Altieri is Ready for New Role

The recent tradition at center for the Sun Devils has been nothing short of illustrious, with All-Pac-10 performances in the last decade from Grey Ruegamer, Scott Peters, Drew Hodgdon, Grayling Love and most recently, Mike Pollak. The ASU coaches now face the task of finding the next great Sun Devil center, and the top candidate to have emerged from the pack thus far is junior Thomas Altieri.

A native of Vista, Calif., for three seasons Altieri has played the waiting game at Arizona State. After redshirting as a true freshman in 2005, he appeared in only two games in 2006 and saw action in only one contest as a sophomore in 2007, all of which was late-game action in large-margin victories for the Sun Devils.

Despite a very limited on-field collegiate resume, the 6-2, 300-pound Altieri has had the opportunity to learn from his more experience offensive line teammates, all the while remaining patient for his opportunity to showcase his talents.

"My mentality has always been that I'm just one snap away from getting in the game," says Altieri. "Mike (Pollak) taught me that this game takes patience; everything's not going to happen overnight.

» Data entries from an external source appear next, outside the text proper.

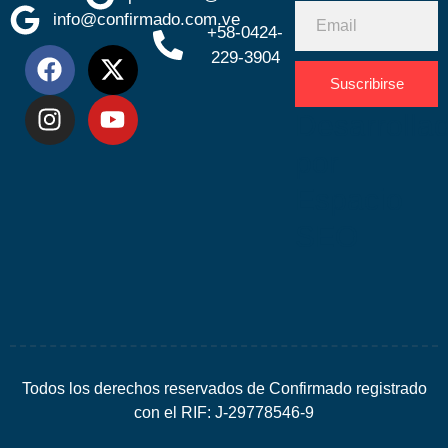
info@confirmado.com.ve
+58-0424-
229-3904
Suscribirse
Desarrolla
por
Espacio
SEO
Todos los derechos reservados de Confirmado registrado
con el RIF: J-29778546-9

It takes dedication, time and effort and it is a learning process and the key is learning to accept that process and work with what I'm trying to improve."

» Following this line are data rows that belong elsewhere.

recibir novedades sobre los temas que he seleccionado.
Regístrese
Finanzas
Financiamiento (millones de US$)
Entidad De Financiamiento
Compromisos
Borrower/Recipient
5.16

Far from the unquestioned heir apparent to the throne held by Pollak, a second-round NFL Draft selection this past spring, Altieri had to ward off redshirt freshman Garth Gerhart during the spring to enter fall camp atop the depth chart. After having earned consistent reps with the first-team, the main objective was to begin to develop a fluid relationship with Rudy Carpenter, who has never had anyone but Pollak start at center during Carpenter's 31-game career as ASU's starting quarterback.

"Rudy and I have established a great relationship already," says Altieri. "We talk quite a bit and understand each other very well. He's already very comfortable with me, and when he fully trusts me to assume that leadership role that a center needs to, we'll have an even better relationship."

Now that Altieri has worked his way into the starting lineup, he takes the good and the bad that comes with the promotion, including the bombardment of concerns and criticism of last year's – and this year's – offensive front.

"(Hearing the criticism) is motivating to me because I don't want to forget that kind of stuff," says Altieri. "That's only a form of motivation for me which will help me make myself better and for the other offensive linemen to become better as well."

Despite the difficulties suffered by the Sun Devil line last season, the center position has been an area of strength, spearheaded by the aforementioned All-Conference linemen, which have fathered a fraternity that Altieri is eager to earn entrance into.

"Following a line of great centers is a role I'm ready to accept and an opportunity I'm ready to take advantage of," declares Altieri. "I'm excited for the season and I look forward to coming out and consistently improving every down of every game and working to become a dominant center."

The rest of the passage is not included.